Supplied material section start

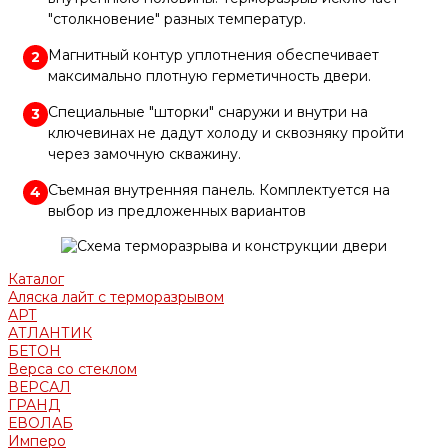
"столкновение" разных температур.
Магнитный контур уплотнения обеспечивает
2
максимально плотную герметичность двери.
Специальные "шторки" снаружи и внутри на
3
ключевинах не дадут холоду и сквозняку пройти
через замочную скважину.
Съемная внутренняя панель. Комплектуется на
4
выбор из предложенных вариантов
Каталог
Аляска лайт с терморазрывом
АРТ
АТЛАНТИК
БЕТОН
Верса со стеклом
ВЕРСАЛ
ГРАНД
ЕВОЛАБ
Имперо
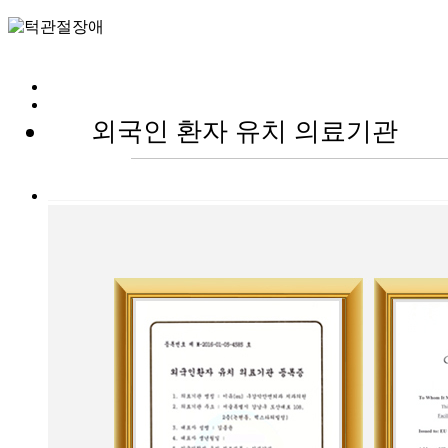
턱관절장애
턱관절치료
외국인 환자 유치 의료기관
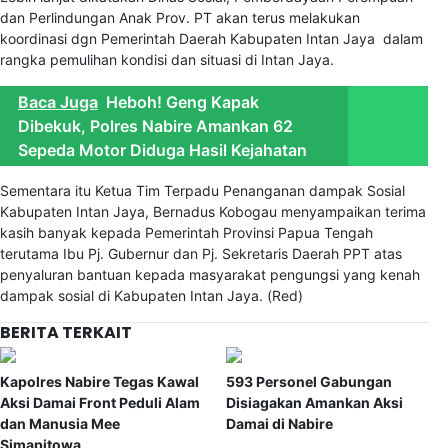
dan Perlindungan Anak Prov. PT akan terus melakukan
koordinasi dgn Pemerintah Daerah Kabupaten Intan Jaya dalam
rangka pemulihan kondisi dan situasi di Intan Jaya.
Baca Juga
Heboh! Geng Kapak
Dibekuk, Polres Nabire Amankan 62
Sepeda Motor Diduga Hasil Kejahatan
Sementara itu Ketua Tim Terpadu Penanganan dampak Sosial
Kabupaten Intan Jaya, Bernadus Kobogau menyampaikan terima
kasih banyak kepada Pemerintah Provinsi Papua Tengah
terutama Ibu Pj. Gubernur dan Pj. Sekretaris Daerah PPT atas
penyaluran bantuan kepada masyarakat pengungsi yang kenah
dampak sosial di Kabupaten Intan Jaya. (Red)
BERITA TERKAIT
Kapolres Nabire Tegas Kawal
593 Personel Gabungan
Aksi Damai Front Peduli Alam
Disiagakan Amankan Aksi
dan Manusia Mee
Damai di Nabire
Simapitowa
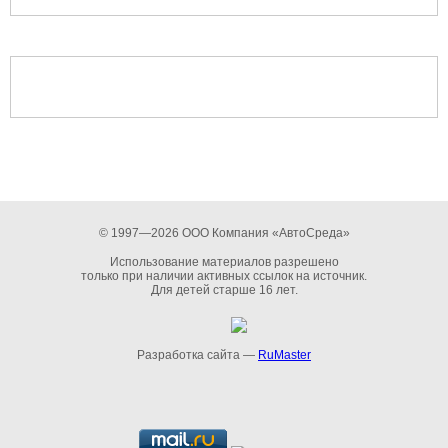
© 1997—2026 ООО Компания «АвтоСреда»
Использование материалов разрешено
только при наличии активных ссылок на источник.
Для детей старше 16 лет.
Разработка сайта —
RuMaster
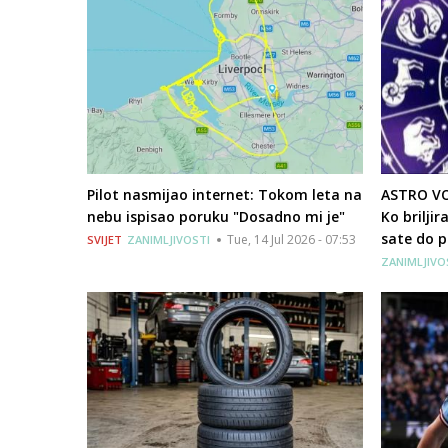
Pilot nasmijao internet: Tokom leta na
ASTRO V
nebu ispisao poruku "Dosadno mi je"
Ko brilji
sate do 
Tue, 14 Jul 2026 - 07:53
SVIJET
ZANIMLJIVOSTI
ZANIMLJIVO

Supplied material section end

> [Aim of the exercise]
Could you output every record above exactly as it appears, without the pictures?

> [Result of this exercise]
"столкновение" разных температур.
Магнитный контур уплотнения обеспечивает
2
максимально плотную герметичность двери.
Специальные "шторки" снаружи и внутри на
3
ключевинах не дадут холоду и сквозняку пройти
через замочную скважину.
Съемная внутренняя панель. Комплектуется на
4
выбор из предложенных вариантов
Каталог
Аляска лайт с терморазрывом
АРТ
АТЛАНТИК
БЕТОН
Верса со стеклом
ВЕРСАЛ
ГРАНД
ЕВОЛАБ
Имперо
턱관절장애
턱관절치료
외국인 환자 유치 의료기관
dan Perlindungan Anak Prov. PT akan terus melakukan
koordinasi dgn Pemerintah Daerah Kabupaten Intan Jaya dalam
rangka pemulihan kondisi dan situasi di Intan Jaya.
Baca Juga
Heboh! Geng Kapak
Dibekuk, Polres Nabire Amankan 62
Sepeda Motor Diduga Hasil Kejahatan
Sementara itu Ketua Tim Terpadu Penanganan dampak Sosial
Kabupaten Intan Jaya, Bernadus Kobogau menyampaikan terima
kasih banyak kepada Pemerintah Provinsi Papua Tengah
terutama Ibu Pj. Gubernur dan Pj. Sekretaris Daerah PPT atas
penyaluran bantuan kepada masyarakat pengungsi yang kenah
dampak sosial di Kabupaten Intan Jaya. (Red)
BERITA TERKAIT
Kapolres Nabire Tegas Kawal
593 Personel Gabungan
Aksi Damai Front Peduli Alam
Disiagakan Amankan Aksi
dan Manusia Mee
Damai di Nabire
Simapitowa
© 1997—2026 ООО Компания «АвтоСреда»
Использование материалов разрешено
только при наличии активных ссылок на источник.
Для детей старше 16 лет.
Разработка сайта —
RuMaster
Pilot nasmijao internet: Tokom leta na
ASTRO V
nebu ispisao poruku "Dosadno mi je"
Ko brilji
sate do 
Tue, 14 Jul 2026 - 07:53
SVIJET
ZANIMLJIVOSTI
ZANIMLJIVO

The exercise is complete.